Governor Gavin Newsom on Thursday vetoed a bill to limit solitary confinement in California’s jails, jails and private detention centers, dismissing advocates’ hopes of restricting a practice that many experts have said. equated to torture.
In his veto statement on Assembly Bill 2632, Newsom said he supported “limiting the use of solitary confinement” but claimed the measure was too costly.
“Separate confinement is ripe for reform in the United States – and the same is true in California. AB 2632, however, sets overly broad standards and exclusions that could endanger the safety of staff and the incarcerated population in these facilities,” he said.
Newsom said he would ask the California Department of Corrections and Rehabilitation “to develop regulations that would restrict the use of solitary confinement, except in limited situations, such as those where the individual has been found to engaged in acts of violence in the prison”.

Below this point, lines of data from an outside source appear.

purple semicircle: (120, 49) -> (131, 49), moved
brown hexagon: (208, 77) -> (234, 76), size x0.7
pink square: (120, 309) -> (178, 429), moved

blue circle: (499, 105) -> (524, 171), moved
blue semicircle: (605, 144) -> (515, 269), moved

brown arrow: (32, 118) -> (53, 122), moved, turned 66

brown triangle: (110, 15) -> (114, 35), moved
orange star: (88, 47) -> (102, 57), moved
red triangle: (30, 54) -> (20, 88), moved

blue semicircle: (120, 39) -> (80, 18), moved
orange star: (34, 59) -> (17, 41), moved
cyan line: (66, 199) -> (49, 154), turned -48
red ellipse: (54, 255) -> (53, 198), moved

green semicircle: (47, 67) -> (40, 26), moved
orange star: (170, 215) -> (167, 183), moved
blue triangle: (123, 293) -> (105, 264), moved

Assemblyman Chris Holden, the Pasadena Democrat who wrote AB 2632, said in a statement that the proposal was an opportunity for California to correct a “dark history” of solitary confinement and ” get it right on this issue”.
“The scientific consensus and international standards are clear. Solitary confinement is torture, and there must be limits and monitoring of this practice,” he said.

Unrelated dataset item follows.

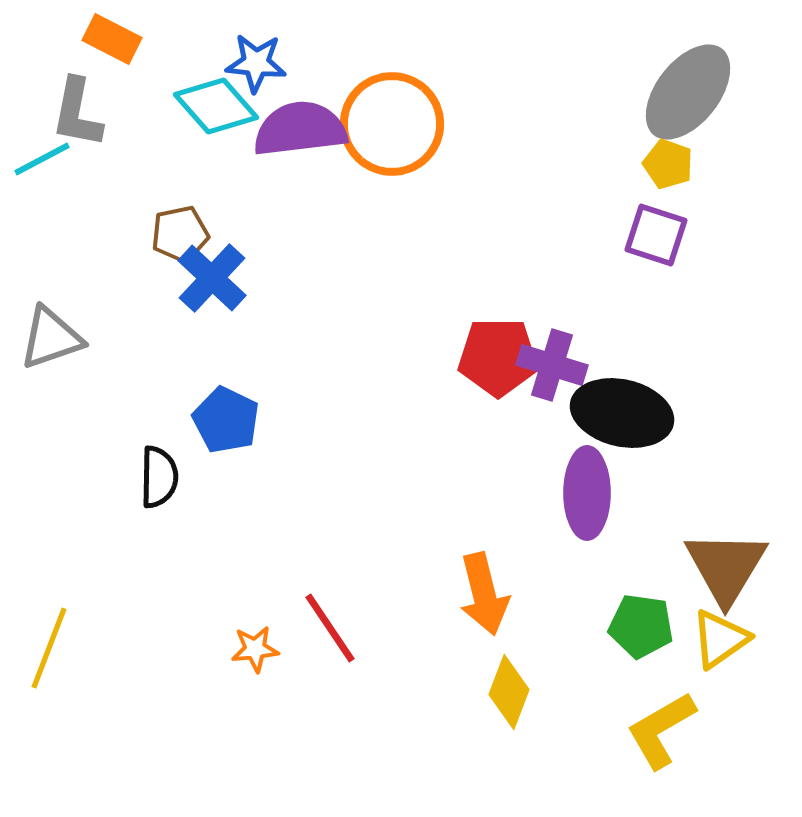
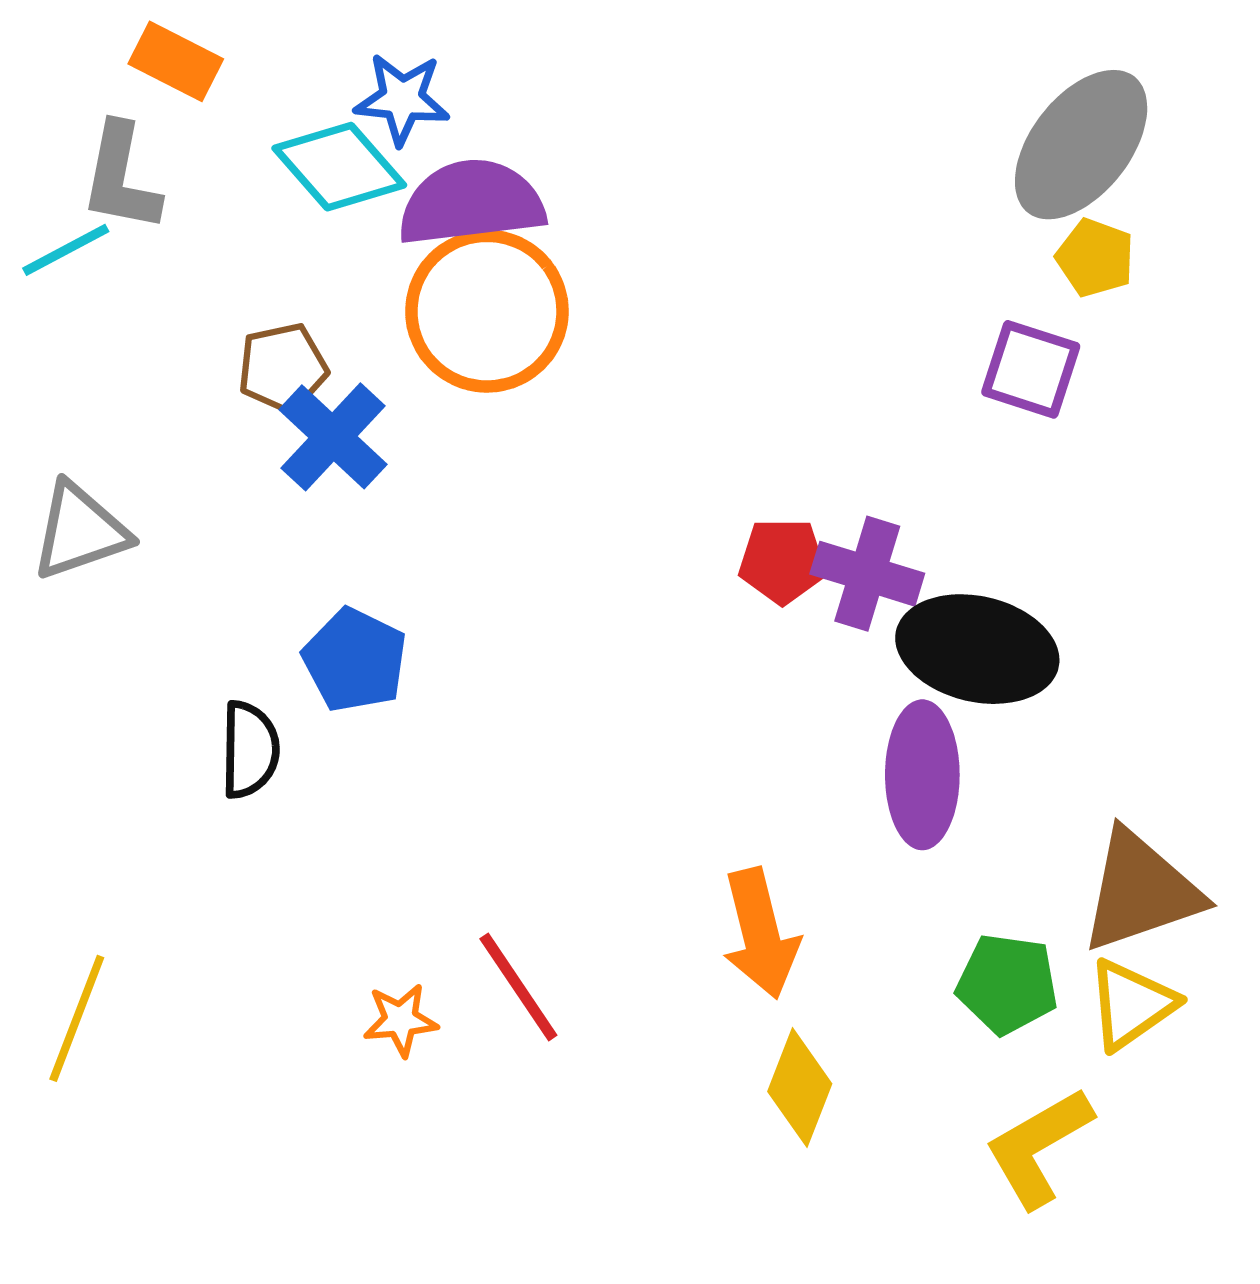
orange circle: (392, 124) -> (487, 311), moved
yellow pentagon: (668, 164) -> (1095, 258), moved
red pentagon: (498, 357) -> (782, 561), size x0.7
brown triangle: (726, 567) -> (1141, 891), turned 40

Dubbed the California Mandela Act for the late South African civil rights activist who spent decades in prison, AB 2632 would have defined solitary confinement or solitary confinement as the detention of an individual in a cell or similar space , alone or with a cellmate, for more than 17 hours a day and with limited or no access to physical movement and services or in contact with people other than prison staff.
The bill would also have limited confinement to a maximum of 15 consecutive days, or 45 days in a six-month period. People in isolation would still be allowed out of their cells for recreation and meals, as well as treatment and services, as long as there is no significant risk to the safety of other people.
Prison staff should have thoroughly documented each segregation incident, including the reason for segregation, and carried out regular mental health checks and monitoring of the incarcerated person.
The practice would have been banned for vulnerable populations, defined as pregnant or postpartum people, people with certain physical and mental disabilities, and people 25 and under or 60 and over.
Lawyers said the new rules would have ensured that solitary confinement was not abused in California correctional facilities, especially for people with mental illnesses, in a way that thwarts rehabilitation efforts.
Craig Haney, a prominent psychology professor at UC Santa Cruz who has long studied the effects of solitary confinement, said the practice was “traumatic”. Those who have experienced long periods of isolation, Haney said, report high rates of depression, exhaustion and anxiety, nightmares, insomnia and cognitive decline.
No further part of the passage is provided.